(a.k.a. Translation Models)

Department of Computer Science

New York University

Translation models describe the mathematical relationship between two or more languages. We call them models of translational equivalence because the main thing that they aim to predict is whether expressions in different languages have equivalent meanings.

A good translation model is the key to many trans-lingual applications, the most famous of which is machine translation (MT). (It was in the context of their application to MT that they were initially called "translation models.") Other applications include cross-language information retrieval, computer-assisted language learning, various tools for translators, bootstrapping of OCR for new languages, etc. We are very interested in applying translation models in these ways, but we are also interested in the more fundamental question of how to engineer translation models that are more powerful and more reliable for an arbitrary application. This kind of engineering research is analogous to the way that designers of mechanical engines strive for power and efficiency, without considering the kind of vehicle that the engine might drive.

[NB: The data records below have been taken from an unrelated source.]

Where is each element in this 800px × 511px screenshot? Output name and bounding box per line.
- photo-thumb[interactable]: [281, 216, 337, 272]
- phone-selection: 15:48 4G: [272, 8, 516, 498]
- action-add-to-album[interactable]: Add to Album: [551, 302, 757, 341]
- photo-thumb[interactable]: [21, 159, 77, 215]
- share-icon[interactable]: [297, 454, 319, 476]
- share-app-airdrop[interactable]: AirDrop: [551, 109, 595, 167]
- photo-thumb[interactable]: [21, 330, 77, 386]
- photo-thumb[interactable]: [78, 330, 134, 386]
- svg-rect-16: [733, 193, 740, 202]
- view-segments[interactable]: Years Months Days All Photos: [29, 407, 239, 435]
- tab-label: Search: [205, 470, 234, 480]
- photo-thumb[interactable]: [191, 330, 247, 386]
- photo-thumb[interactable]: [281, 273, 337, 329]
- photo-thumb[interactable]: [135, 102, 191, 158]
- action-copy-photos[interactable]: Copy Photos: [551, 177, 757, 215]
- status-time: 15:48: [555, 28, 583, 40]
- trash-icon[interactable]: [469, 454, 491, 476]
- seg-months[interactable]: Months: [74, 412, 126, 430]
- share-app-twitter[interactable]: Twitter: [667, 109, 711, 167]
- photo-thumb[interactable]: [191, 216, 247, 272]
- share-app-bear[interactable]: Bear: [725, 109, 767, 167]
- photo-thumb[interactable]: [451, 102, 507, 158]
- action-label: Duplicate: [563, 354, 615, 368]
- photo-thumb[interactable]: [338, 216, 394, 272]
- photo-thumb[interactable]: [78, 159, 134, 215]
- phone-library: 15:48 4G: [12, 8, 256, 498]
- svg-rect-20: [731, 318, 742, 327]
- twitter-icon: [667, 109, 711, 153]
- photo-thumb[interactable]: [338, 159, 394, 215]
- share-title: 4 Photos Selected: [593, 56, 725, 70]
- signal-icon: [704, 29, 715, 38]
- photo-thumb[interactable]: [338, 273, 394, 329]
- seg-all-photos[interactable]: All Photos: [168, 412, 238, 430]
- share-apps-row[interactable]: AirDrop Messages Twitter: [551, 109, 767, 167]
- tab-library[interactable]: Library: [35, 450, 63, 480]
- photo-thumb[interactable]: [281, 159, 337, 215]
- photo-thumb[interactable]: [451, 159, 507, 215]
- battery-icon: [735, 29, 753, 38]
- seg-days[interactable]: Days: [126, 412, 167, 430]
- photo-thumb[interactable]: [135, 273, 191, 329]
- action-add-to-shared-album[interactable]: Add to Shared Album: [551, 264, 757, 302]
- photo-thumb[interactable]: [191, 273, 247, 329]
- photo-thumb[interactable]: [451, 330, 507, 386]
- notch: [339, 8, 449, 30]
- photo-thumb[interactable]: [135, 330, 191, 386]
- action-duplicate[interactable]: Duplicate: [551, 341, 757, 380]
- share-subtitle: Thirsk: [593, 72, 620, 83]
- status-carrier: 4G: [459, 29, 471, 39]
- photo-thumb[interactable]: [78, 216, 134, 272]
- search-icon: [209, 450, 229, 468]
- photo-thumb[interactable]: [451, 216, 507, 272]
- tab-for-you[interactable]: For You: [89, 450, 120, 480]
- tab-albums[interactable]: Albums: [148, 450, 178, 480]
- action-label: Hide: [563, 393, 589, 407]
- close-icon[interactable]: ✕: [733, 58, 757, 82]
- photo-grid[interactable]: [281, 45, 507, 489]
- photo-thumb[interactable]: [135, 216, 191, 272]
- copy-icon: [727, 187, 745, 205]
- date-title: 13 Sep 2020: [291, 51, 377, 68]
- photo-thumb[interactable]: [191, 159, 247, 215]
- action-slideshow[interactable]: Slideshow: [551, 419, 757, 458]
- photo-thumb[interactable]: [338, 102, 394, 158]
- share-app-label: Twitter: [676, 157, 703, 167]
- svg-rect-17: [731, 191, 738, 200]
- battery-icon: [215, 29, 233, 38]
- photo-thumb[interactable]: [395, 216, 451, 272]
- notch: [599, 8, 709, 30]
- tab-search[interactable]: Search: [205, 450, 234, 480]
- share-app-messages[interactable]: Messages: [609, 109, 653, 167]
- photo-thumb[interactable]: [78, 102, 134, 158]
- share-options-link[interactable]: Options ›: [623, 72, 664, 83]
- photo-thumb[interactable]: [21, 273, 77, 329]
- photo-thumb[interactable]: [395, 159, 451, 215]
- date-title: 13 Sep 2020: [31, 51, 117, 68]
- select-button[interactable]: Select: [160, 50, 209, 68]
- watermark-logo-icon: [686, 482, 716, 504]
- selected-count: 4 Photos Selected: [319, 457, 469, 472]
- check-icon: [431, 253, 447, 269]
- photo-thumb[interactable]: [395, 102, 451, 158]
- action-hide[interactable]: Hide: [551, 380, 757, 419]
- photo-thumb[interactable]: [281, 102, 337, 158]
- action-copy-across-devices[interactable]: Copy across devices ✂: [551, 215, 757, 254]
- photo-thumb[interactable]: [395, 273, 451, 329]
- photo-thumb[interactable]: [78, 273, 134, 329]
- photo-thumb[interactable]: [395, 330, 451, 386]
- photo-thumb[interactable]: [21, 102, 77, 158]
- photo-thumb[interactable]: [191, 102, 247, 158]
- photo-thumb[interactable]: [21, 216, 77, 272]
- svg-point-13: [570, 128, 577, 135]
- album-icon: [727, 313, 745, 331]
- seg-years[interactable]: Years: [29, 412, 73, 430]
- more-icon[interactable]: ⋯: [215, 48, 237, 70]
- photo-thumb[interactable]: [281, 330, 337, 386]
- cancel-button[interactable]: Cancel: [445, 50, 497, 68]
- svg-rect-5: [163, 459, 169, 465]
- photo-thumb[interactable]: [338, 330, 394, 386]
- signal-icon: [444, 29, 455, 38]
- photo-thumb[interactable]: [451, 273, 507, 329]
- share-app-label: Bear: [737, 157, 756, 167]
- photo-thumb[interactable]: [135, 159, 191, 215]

These days, the better models of translational equivalence are built empirically. Instead of encoding the equivalence relation from introspection, computational linguists use machine learning techniques to induce them from "bitexts," i.e. pairs of texts that are translations of each other. The idea is that by looking at many pairs of texts that are translationally equivalent, computers should be able to figure out which expressions are translationally equivalent.

The ideal model of translational equivalence should account for every aspect of language, from minute details like spelling variations in text and vowel shifts in speech, to subtle pragmatic factors like whether the speaker is being sarcastic. However, natural languages are very large and complex mathematical objects, and translation modeling is a very young research area. Consequently, the majority of published models concentrate on just one aspect of language, such as syntax or discourse. Most published models also suffer from poor predictive power, i.e. they are often wrong when tested on real-world texts. That is why translation services on the Web are often a better source of entertainment than of useful information. Reliable models for significant "layers" of language have just started to appear, such as our own Models of Translational Equivalence among Words.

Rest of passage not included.